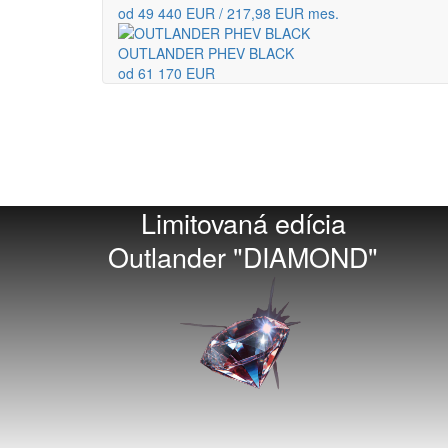
od 49 440 EUR / 217,98 EUR mes.
OUTLANDER PHEV BLACK
od 61 170 EUR
Limitovaná edícia
Outlander "DIAMOND"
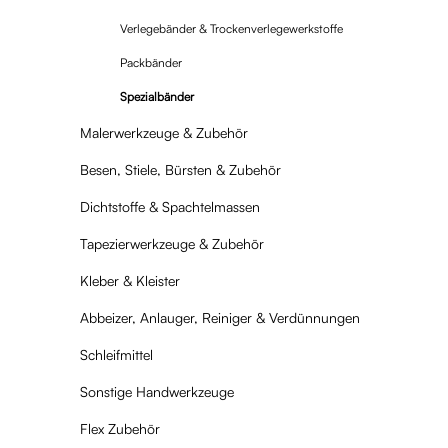
Verlegebänder & Trockenverlegewerkstoffe
Packbänder
Spezialbänder
Malerwerkzeuge & Zubehör
Besen, Stiele, Bürsten & Zubehör
Dichtstoffe & Spachtelmassen
Tapezierwerkzeuge & Zubehör
Kleber & Kleister
Abbeizer, Anlauger, Reiniger & Verdünnungen
Schleifmittel
Sonstige Handwerkzeuge
Flex Zubehör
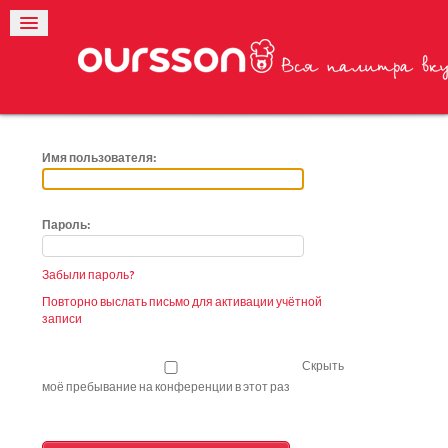
Имя пользователя:
Пароль:
Забыли пароль?
Повторно выслать письмо для активации учётной
записи
Скрыть
моё пребывание на конференции в этот раз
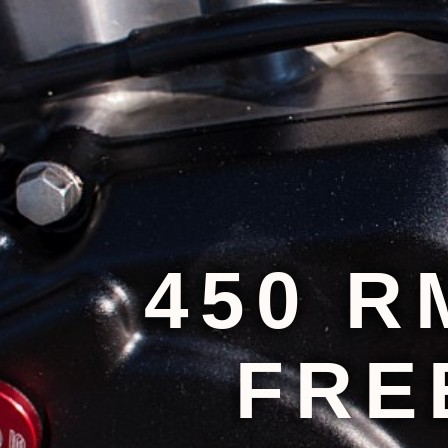
450 R
FRE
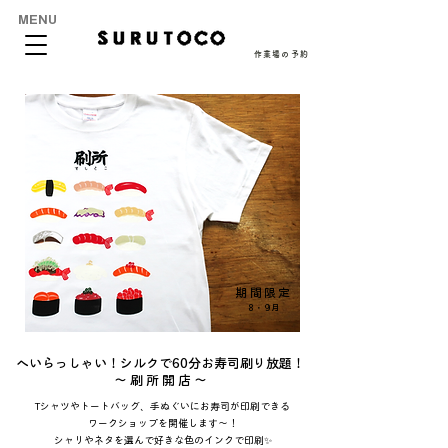
MENU
作業場の予約
期間限定
8・9月
へいらっしゃい！シルクで60分お寿司刷り放題！
～ 刷 所 開 店 ～
Tシャツやトートバッグ、手ぬぐいにお寿司が印刷できる
ワークショップを開催します～！
シャリやネタを選んで好きな色のインクで印刷✨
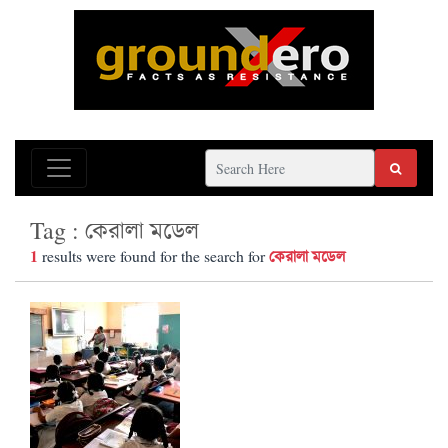
Tag : কেরালা মডেল
1
কেরালা মডেল
results were found for the search for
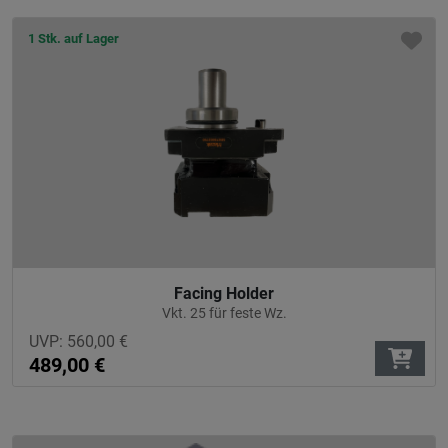
1 Stk. auf Lager
Facing Holder
Vkt. 25 für feste Wz.
UVP:
560,00
€
489,00
€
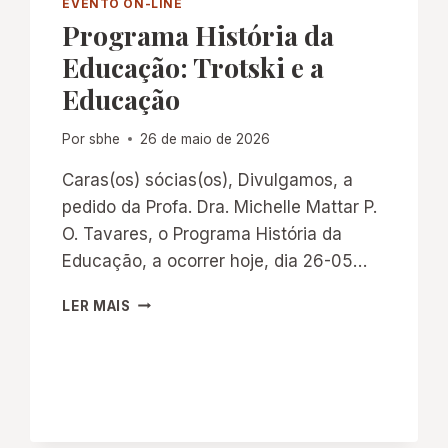
EVENTO ON-LINE
Programa História da
Educação: Trotski e a
Educação
Por
sbhe
26 de maio de 2026
Caras(os) sócias(os), Divulgamos, a
pedido da Profa. Dra. Michelle Mattar P.
O. Tavares, o Programa História da
Educação, a ocorrer hoje, dia 26-05…
PROGRAMA
LER MAIS
HISTÓRIA
DA
EDUCAÇÃO:
TROTSKI
E
A
EDUCAÇÃO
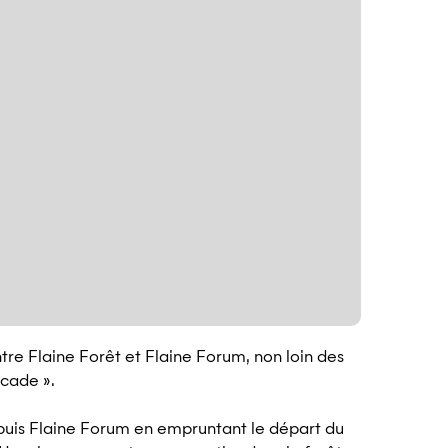
ntre Flaine Forêt et Flaine Forum, non loin des
scade ».
puis Flaine Forum en empruntant le départ du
++++++
Reproduce each entry verbatim, excluding any embedded images.

od 49 440 EUR / 217,98 EUR mes.
OUTLANDER PHEV BLACK
od 61 170 EUR
Limitovaná edícia
Outlander "DIAMOND"
Verlegebänder & Trockenverlegewerkstoffe
Packbänder
Spezialbänder
Malerwerkzeuge & Zubehör
Besen, Stiele, Bürsten & Zubehör
Dichtstoffe & Spachtelmassen
Tapezierwerkzeuge & Zubehör
Kleber & Kleister
Abbeizer, Anlauger, Reiniger & Verdünnungen
Schleifmittel
Sonstige Handwerkzeuge
Flex Zubehör
Имя пользователя:
Пароль:
Забыли пароль?
Повторно выслать письмо для активации учётной
записи
Скрыть
моё пребывание на конференции в этот раз
450 R
FRE
MENU
作業場の予約
期間限定
8・9月
へいらっしゃい！シルクで60分お寿司刷り放題！
～ 刷 所 開 店 ～
Tシャツやトートバッグ、手ぬぐいにお寿司が印刷できる
ワークショップを開催します～！
シャリやネタを選んで好きな色のインクで印刷✨
Tag : কেরালা মডেল
1
কেরালা মডেল
results were found for the search for
1 Stk. auf Lager
Facing Holder
Vkt. 25 für feste Wz.
UVP:
560,00
€
489,00
€
EVENTO ON-LINE
Programa História da
Educação: Trotski e a
Educação
Por
sbhe
26 de maio de 2026
Caras(os) sócias(os), Divulgamos, a
pedido da Profa. Dra. Michelle Mattar P.
O. Tavares, o Programa História da
Educação, a ocorrer hoje, dia 26-05…
PROGRAMA
LER MAIS
HISTÓRIA
DA
EDUCAÇÃO:
TROTSKI
E
A
EDUCAÇÃO
ntre Flaine Forêt et Flaine Forum, non loin des
scade ».
puis Flaine Forum en empruntant le départ du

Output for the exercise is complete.